Department of Computer Science and Engineering, and The Pennsylvania State University, University Park, Pennsylvania, USA.
Department of Biology, The Pennsylvania State University, University Park, Pennsylvania, USA.
J Comput Biol. 2022 Feb;29(2):155-168. doi: 10.1089/cmb.2021.0431. Epub 2022 Feb 1.
-mer-based methods are widely used in bioinformatics, but there are many gaps in our understanding of their statistical properties. Here, we consider the simple model where a sequence (e.g., a genome or a read) undergoes a simple mutation process through which each nucleotide is mutated independently with some probability , under the assumption that there are no spurious -mer matches. How does this process affect the -mers of ? We derive the expectation and variance of the number of mutated -mers and of the number of islands (a maximal interval of mutated -mers) and oceans (a maximal interval of nonmutated -mers). We then derive hypothesis tests and confidence intervals (CIs) for given an observed number of mutated -mers, or, alternatively, given the Jaccard similarity (with or without MinHash). We demonstrate the usefulness of our results using a few select applications: obtaining a CI to supplement the Mash distance point estimate, filtering out reads during alignment by Minimap2, and rating long-read alignments to a de Bruijn graph by Jabba.

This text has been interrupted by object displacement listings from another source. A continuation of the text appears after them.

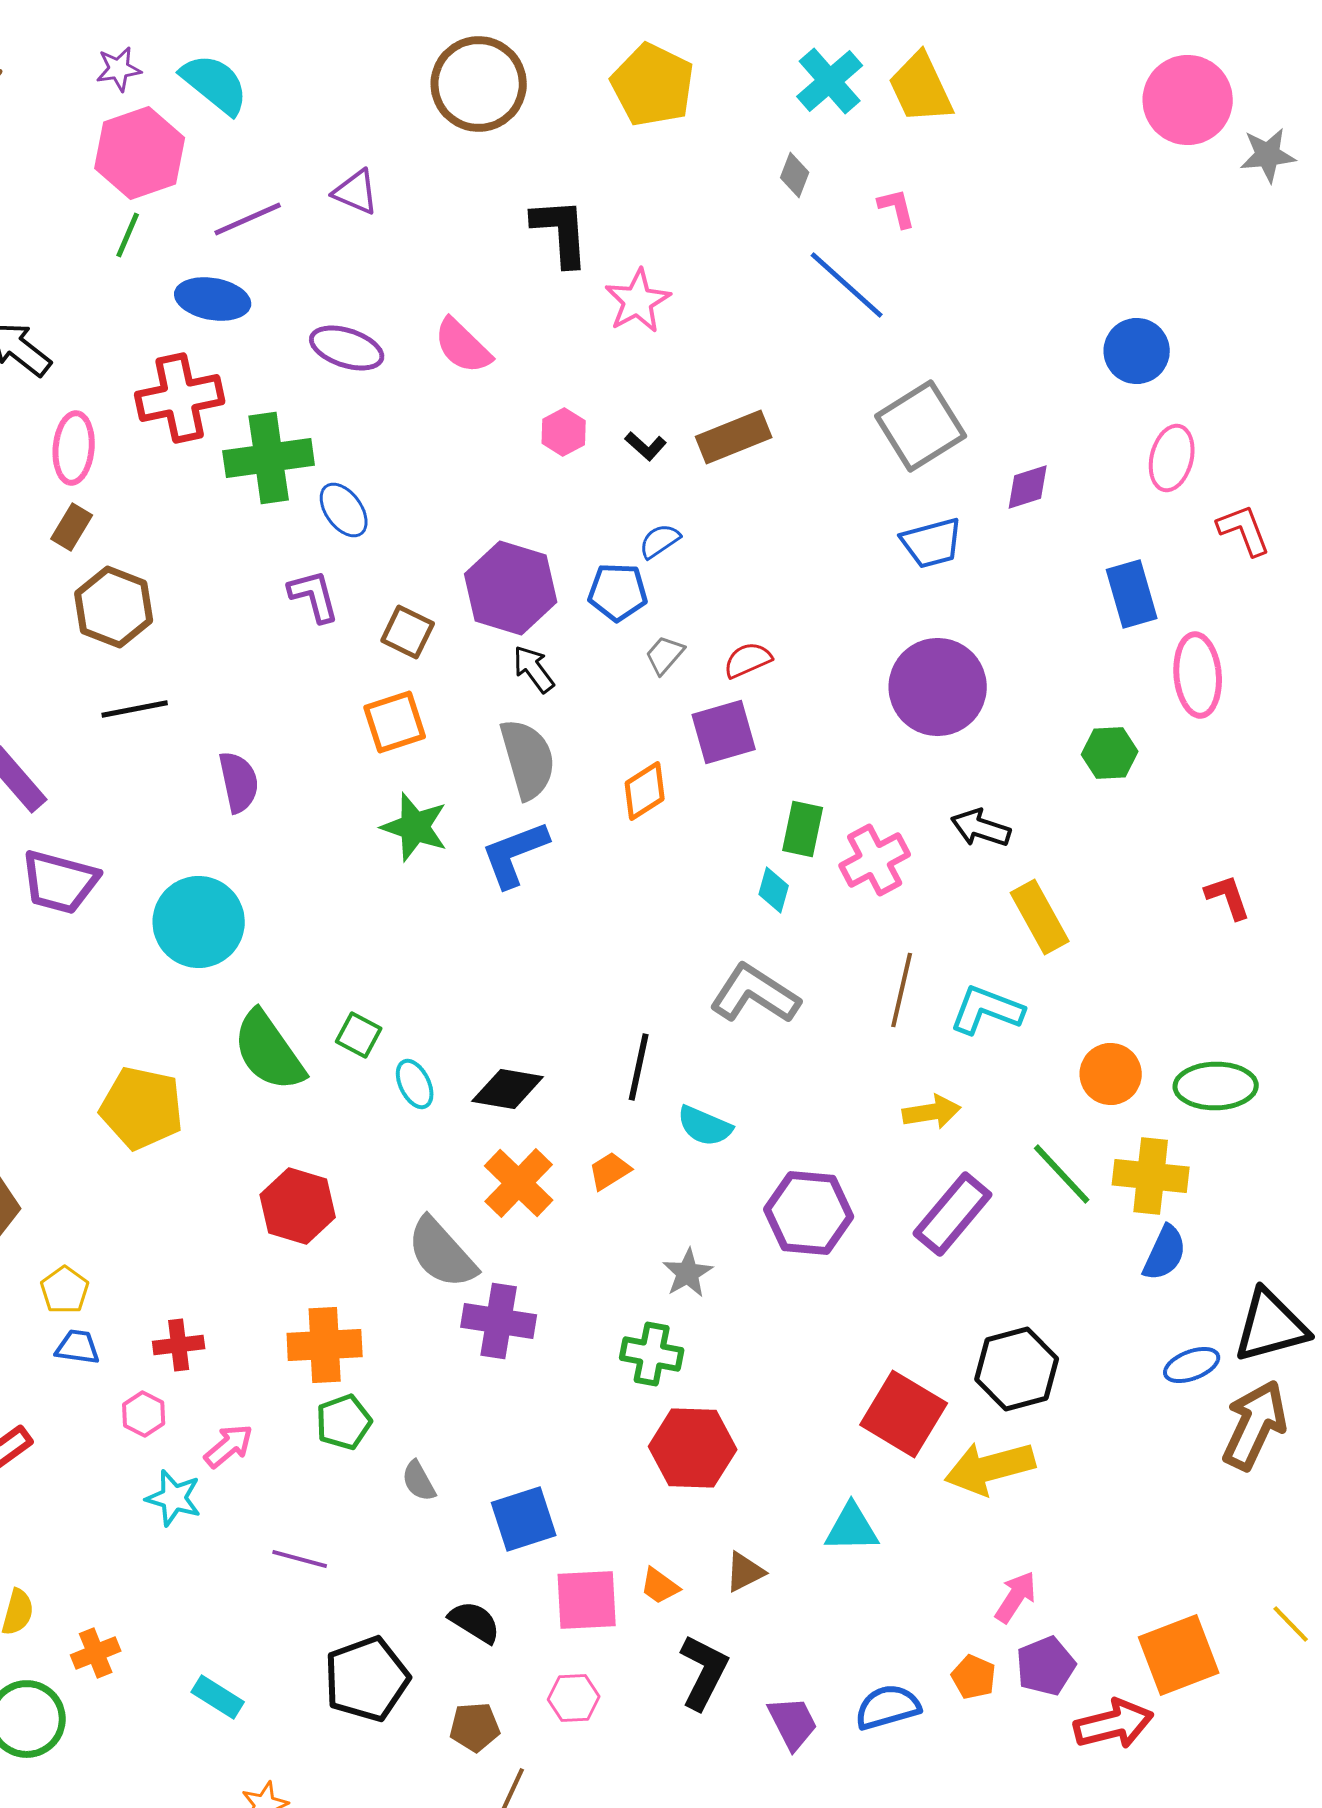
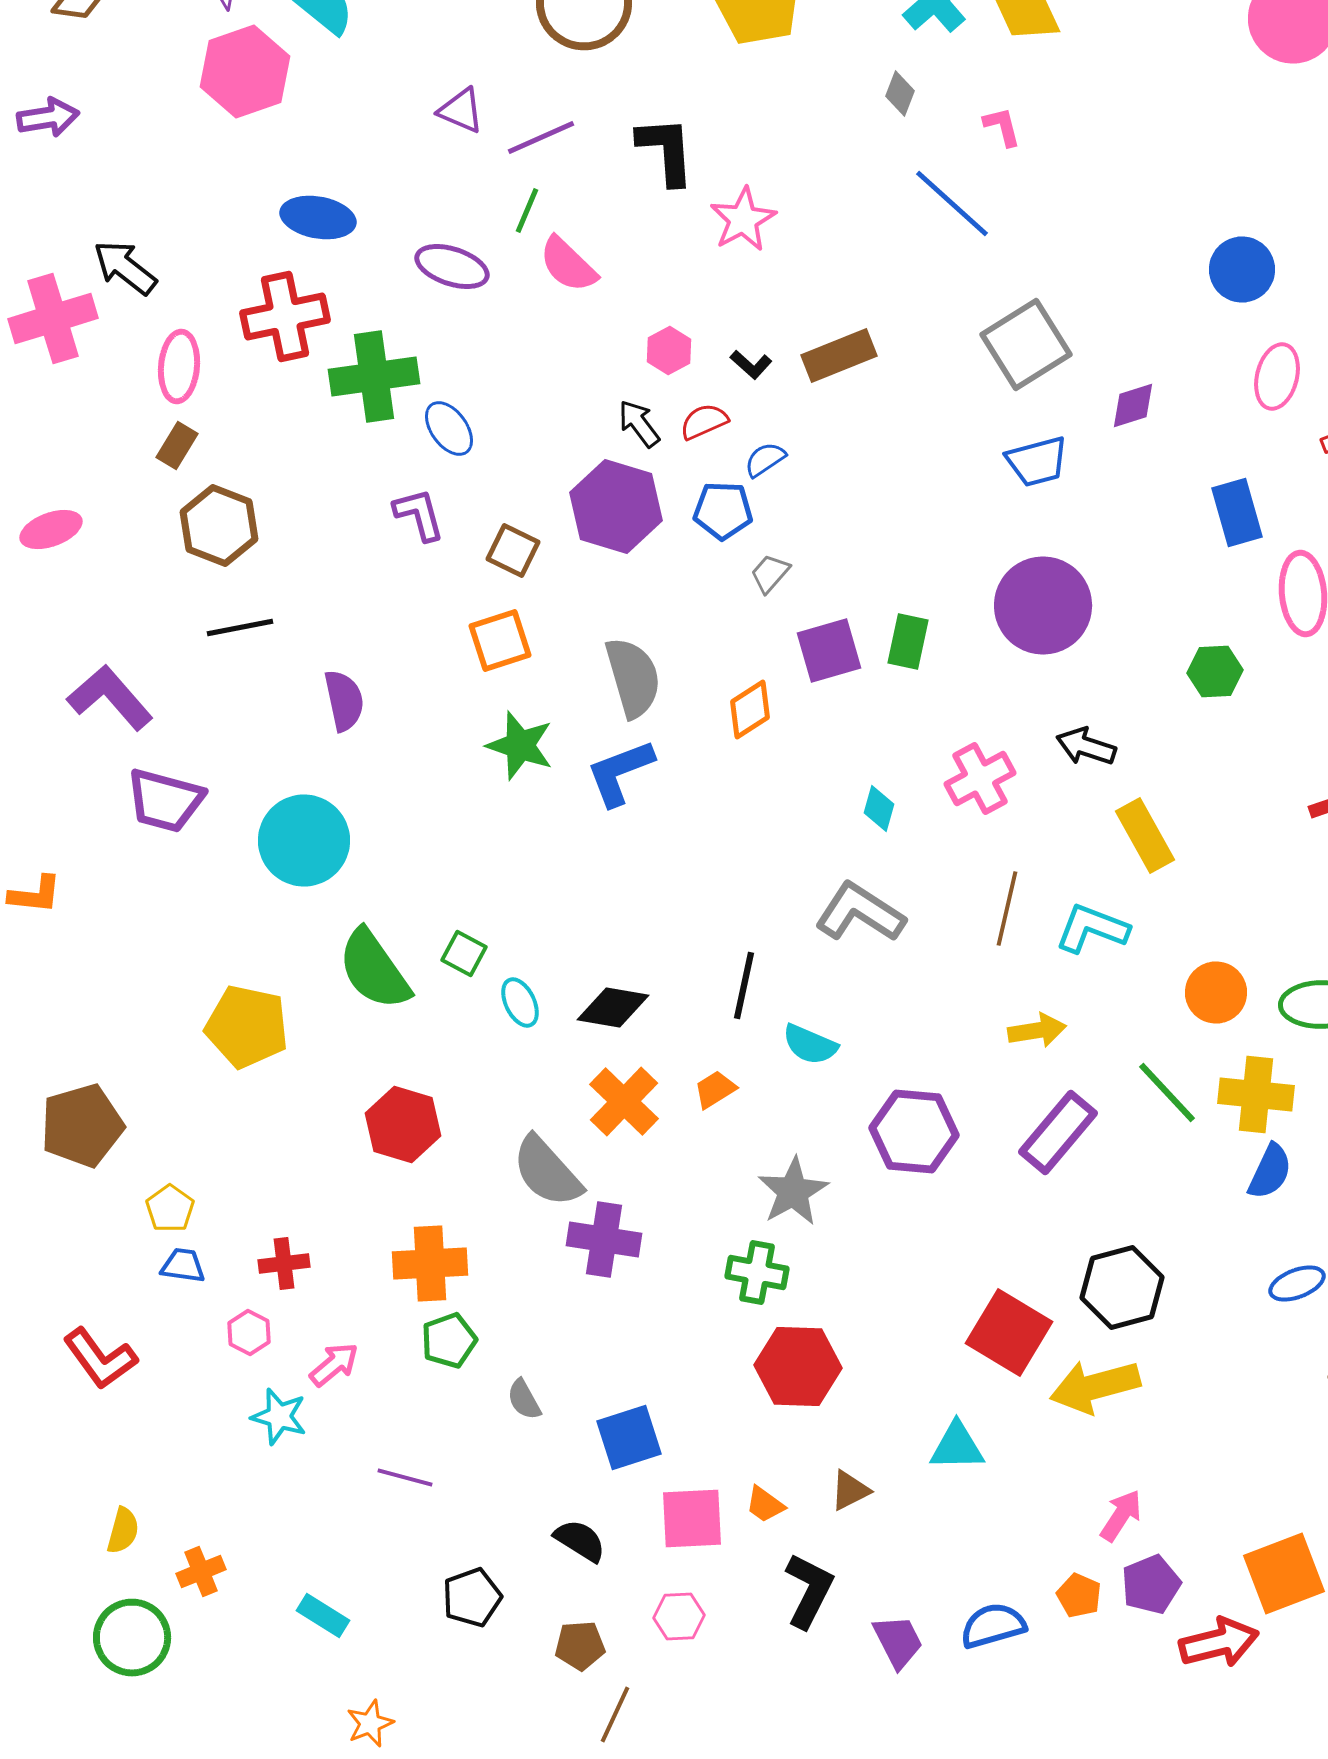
purple line: (248, 219) -> (541, 138), moved
green line: (128, 235) -> (527, 210), moved
red semicircle: (748, 660) -> (704, 422), moved
black arrow: (534, 669) -> (639, 424), moved
green rectangle: (803, 829) -> (908, 642), moved
gray star: (688, 1273) -> (793, 1192), size x1.4
black pentagon: (367, 1679) -> (472, 1598), size x0.7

基于 -mer 的方法在生物信息学中被广泛应用,但我们对它们的统计特性的理解还存在许多空白。在这里,我们考虑一个简单的模型,其中一个序列(例如,一个基因组或一个读取)通过一个简单的突变过程发生突变,在这个过程中,每个核苷酸都以某个概率独立发生突变,假设没有虚假的 -mer 匹配。这个过程会如何影响 -mers 的数量?我们推导出了突变 -mers 的数量和岛屿(突变 -mers 的最大区间)和海洋(非突变 -mers 的最大区间)数量的期望和方差。然后,我们为给定观察到的突变 -mers 数量或给定 Jaccard 相似性(带或不带 MinHash)推导了假设检验和置信区间 (CI)。我们使用几个精选的应用程序展示了我们的结果的有用性:获得补充 Mash 距离点估计的置信区间,通过 Minimap2 在对齐过程中过滤读取,以及通过 Jabba 对 de Bruijn 图的长读取对齐进行评分。